Thursday, 14 February 2008

Brussels doesn't like to be ignored

Brussels is baring some teeth this week, as it becomes increasingly assertive in the face of US efforts to negotiate with different EU countries separately in areas now handled by Brussels.

This week’s spat is over a new set of security requirements the US wants to impose on European countries designed to keep track of who is entering and leaving the country. The US is demanding in-flight security officers aboard transatlantic flights, an electronic travel authorization system, and an accord to share further data on air passengers and lost and stolen passports.

The European Commission today shot the proposal down saying it was "unacceptable" and went "too far". But what they seem to be most angry about is that the US didn’t consult them and instead attempted to circumvent Brussels, taking their demands to the individual EU capitals. Jonathan Fauli, the head of the Commission’s Home Affairs department, told reporters yesterday,
"We don't negotiate matters which are dealt with in Washington with the state of California - that would be disrespectful and we expect the US to be similarly respectful of our law and system here. The USA knows perfectly well that there some things you come to Brussels to talk about.”
Many of the smaller European states, particularly those of Eastern Europe, would be eager to sign up to the additional security measures as a trade-off for being able to enter into visa-free travel agreements. Right now some EU citizens can enter the US without a visa, while others need to apply and pay for one in advance of their trip. Citizens of Slovakia, Poland, Hungary, Lithuania, Latvia, Romania, Bulgaria, Greece and the Czech Republic must apply for visas to visit the United States.

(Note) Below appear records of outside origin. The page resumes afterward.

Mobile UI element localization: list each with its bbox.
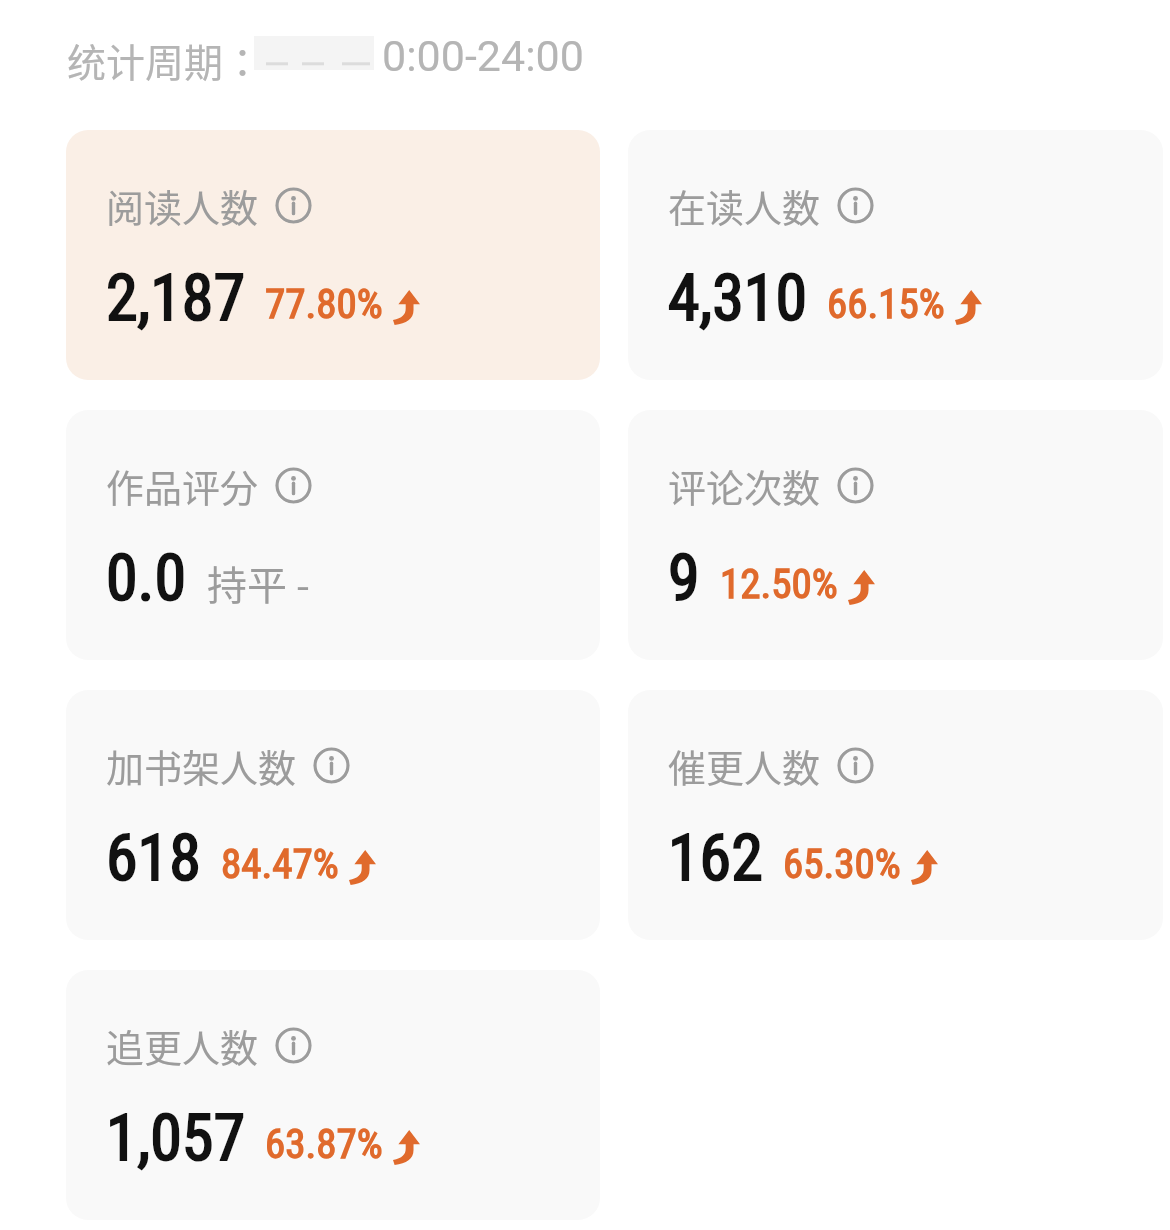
staticText: 催更人数	[668, 738, 821, 793]
staticText: 统计周期：	[67, 32, 263, 88]
staticText: 4,310	[668, 261, 807, 336]
staticText: 162	[668, 821, 763, 896]
button[interactable]: 指标说明	[837, 467, 874, 504]
staticText: 618	[106, 821, 201, 896]
staticText: 1,057	[106, 1101, 245, 1176]
staticText: 在读人数	[668, 178, 821, 233]
button[interactable]: 评论次数	[628, 410, 1163, 660]
staticText: 加书架人数	[106, 738, 297, 793]
button[interactable]: 催更人数	[628, 690, 1163, 940]
staticText: 63.87%	[265, 1120, 383, 1168]
button[interactable]: 加书架人数	[66, 690, 600, 940]
button[interactable]: 阅读人数	[66, 130, 600, 380]
staticText: 0.0	[106, 541, 187, 616]
button[interactable]: 指标说明	[275, 187, 312, 224]
staticText: 0:00-24:00	[382, 31, 584, 81]
button[interactable]: 指标说明	[275, 1027, 312, 1064]
staticText: 2,187	[106, 261, 245, 336]
button[interactable]: 指标说明	[837, 747, 874, 784]
staticText: 持平 -	[207, 554, 310, 612]
button[interactable]: 指标说明	[837, 187, 874, 224]
button[interactable]: 在读人数	[628, 130, 1163, 380]
button[interactable]: 指标说明	[275, 467, 312, 504]
staticText: 84.47%	[221, 840, 339, 888]
button[interactable]: 作品评分	[66, 410, 600, 660]
staticText: 阅读人数	[106, 178, 259, 233]
staticText: 追更人数	[106, 1018, 259, 1073]
staticText: 65.30%	[783, 840, 901, 888]
staticText: 作品评分	[106, 458, 259, 513]
button[interactable]: 指标说明	[313, 747, 350, 784]
button[interactable]: 追更人数	[66, 970, 600, 1220]
staticText: 12.50%	[720, 560, 838, 608]
staticText: 77.80%	[265, 280, 383, 328]
staticText: 66.15%	[827, 280, 945, 328]
staticText: 9	[668, 541, 700, 616]
staticText: 评论次数	[668, 458, 821, 513]
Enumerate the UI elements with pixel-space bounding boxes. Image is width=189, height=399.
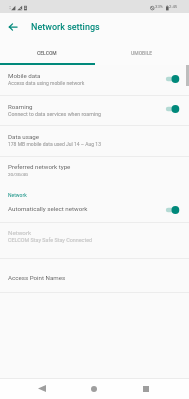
staticText: Access Point Names xyxy=(8,274,66,281)
staticText: Network settings xyxy=(31,22,100,33)
button[interactable] xyxy=(0,201,189,221)
button[interactable] xyxy=(0,155,189,187)
button[interactable]: Back xyxy=(32,378,52,399)
staticText: CELCOM xyxy=(37,50,57,56)
staticText: Connect to data services when roaming xyxy=(8,111,102,117)
button[interactable]: CELCOM xyxy=(0,41,94,65)
staticText: UMOBILE xyxy=(131,50,153,56)
button[interactable]: Automatically select network toggle xyxy=(160,202,184,218)
staticText: Network xyxy=(8,229,32,236)
staticText: Access data using mobile network xyxy=(8,80,85,86)
button[interactable] xyxy=(0,95,189,125)
button[interactable]: Roaming toggle xyxy=(160,101,184,117)
staticText: 2:45 xyxy=(169,4,178,9)
button[interactable] xyxy=(0,221,189,258)
staticText: 2G/3G/4G xyxy=(8,172,28,177)
button[interactable]: Home xyxy=(84,378,104,399)
button[interactable]: UMOBILE xyxy=(94,41,189,65)
button[interactable]: Recent apps xyxy=(136,378,156,399)
staticText: Mobile data xyxy=(8,72,41,79)
button[interactable]: Mobile data toggle xyxy=(160,71,184,87)
button[interactable]: Back xyxy=(2,18,24,36)
staticText: Network xyxy=(8,192,27,198)
staticText: 33% xyxy=(155,4,163,9)
staticText: Automatically select network xyxy=(8,205,88,212)
staticText: Data usage xyxy=(8,133,40,140)
staticText: 178 MB mobile data used Jul 14 – Aug 13 xyxy=(8,141,101,147)
staticText: CELCOM Stay Safe Stay Connected xyxy=(8,237,93,243)
staticText: Roaming xyxy=(8,103,33,110)
staticText: Preferred network type xyxy=(8,163,71,170)
button[interactable] xyxy=(0,64,189,95)
button[interactable] xyxy=(0,258,189,292)
button[interactable] xyxy=(0,125,189,155)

The discrepancy has been a big point of contention because EU citizens now, in theory, all have the same type of passport, yet the particular state they come from determines whether or not they can enter the US. US citizens, on the other hand, can enter any EU country on the spot with no problem, although Brussels has threatened that this policy may be in jeopardy if a deal with the remaining EU nations isn’t worked out soon. Fauli threatened yesterday, "we have been extremely patient and we have not imposed a visa obligation on any category of US citizens, but our patience cannot last forever." Could the EU go to the "nuclear option"of making Americans get visas to visit Europe?

2 comments:

rz said...

This is exactly the type of issue where I approve of strong action on the EU level.

Russia is also very talented in picking apart the European Nations. When Russia banned Polish meat the EU should have stood as one, and let's not even get started about energy issues.

Jon Worth said...

The record of the US putting its foot in it with regard to the EU - look at Bush commenting on Turkey joining the EU. Plus with a consensus among many EU countries that the USA managed a better deal on transatlantic open skies than EU carriers did, it's no surprise that the Commission is getting a bit prickly about this one...

If the USA gives visa-free access to all EU 27 countries, then they might be able to impose some of their mad security plans in return.